Researchers and policymakers have long wondered whether granting schools greater autonomy from district central administration to make resource allocation decisions would result in any real difference in spending patterns. Many observers anticipate that decentralizing budgeting authority from districts to schools will permit more efficient resource use that conforms better to schools’ particular needs. The failure of school-based management initiatives in the 1980s to produce anticipated changes is often attributed to central administrations’ reluctance to relinquish control over resources (budgets, staffing). The charter school movement by contrast has established a widely implemented new model of school organization and governance in which the influence of district administrators on resource allocation in most cases has been entirely banished. So what is different about how charter schools use their resources?

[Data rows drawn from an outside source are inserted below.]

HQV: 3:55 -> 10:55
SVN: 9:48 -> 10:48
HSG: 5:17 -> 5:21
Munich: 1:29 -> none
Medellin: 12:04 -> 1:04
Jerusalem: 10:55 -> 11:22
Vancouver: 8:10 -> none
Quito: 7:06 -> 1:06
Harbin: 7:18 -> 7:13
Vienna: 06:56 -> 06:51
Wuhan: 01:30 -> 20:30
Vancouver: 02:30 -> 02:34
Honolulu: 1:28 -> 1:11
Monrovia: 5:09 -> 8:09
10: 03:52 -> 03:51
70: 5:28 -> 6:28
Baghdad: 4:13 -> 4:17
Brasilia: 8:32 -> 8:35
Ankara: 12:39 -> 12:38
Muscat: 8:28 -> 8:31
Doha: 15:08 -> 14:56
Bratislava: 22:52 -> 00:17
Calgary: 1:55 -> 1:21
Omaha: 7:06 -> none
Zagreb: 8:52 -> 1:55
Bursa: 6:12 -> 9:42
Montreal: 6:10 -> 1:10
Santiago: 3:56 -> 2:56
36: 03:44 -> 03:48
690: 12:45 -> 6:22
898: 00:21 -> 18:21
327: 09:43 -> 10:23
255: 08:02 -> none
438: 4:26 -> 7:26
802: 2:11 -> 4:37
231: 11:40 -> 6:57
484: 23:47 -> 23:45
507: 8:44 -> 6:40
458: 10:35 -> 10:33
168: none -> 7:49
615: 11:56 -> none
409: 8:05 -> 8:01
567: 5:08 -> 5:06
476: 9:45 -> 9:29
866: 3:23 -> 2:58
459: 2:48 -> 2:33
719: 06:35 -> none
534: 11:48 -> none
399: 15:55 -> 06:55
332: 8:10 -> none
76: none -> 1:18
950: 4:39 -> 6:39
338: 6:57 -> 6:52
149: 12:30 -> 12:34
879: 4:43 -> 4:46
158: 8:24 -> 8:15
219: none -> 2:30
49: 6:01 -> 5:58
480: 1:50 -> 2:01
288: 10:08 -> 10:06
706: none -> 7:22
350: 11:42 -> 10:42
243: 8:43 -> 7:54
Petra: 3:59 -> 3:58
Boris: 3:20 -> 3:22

This paper analyzes resource allocation patterns for all charter schools and traditional public schools in Michigan, a state with one of the nation’s longest running charter school programs and over 265 charter schools. Unlike many states, charter schools and tradition public schools in Michigan receive approximately the same level of operational funding and the state collects uniform, audited financial data from both. We direct our attention to three main issues. First, we analyze the level and source of funding in charter schools and TPSs. Second, we analyze differences in spending patterns between charter schools and TPSs across disaggregated educational service functions. Third, we use regression analysis to control for several factors that may affect resource allocation on selected instructional and administrative functions to better isolate spending differences between charters and TPSs.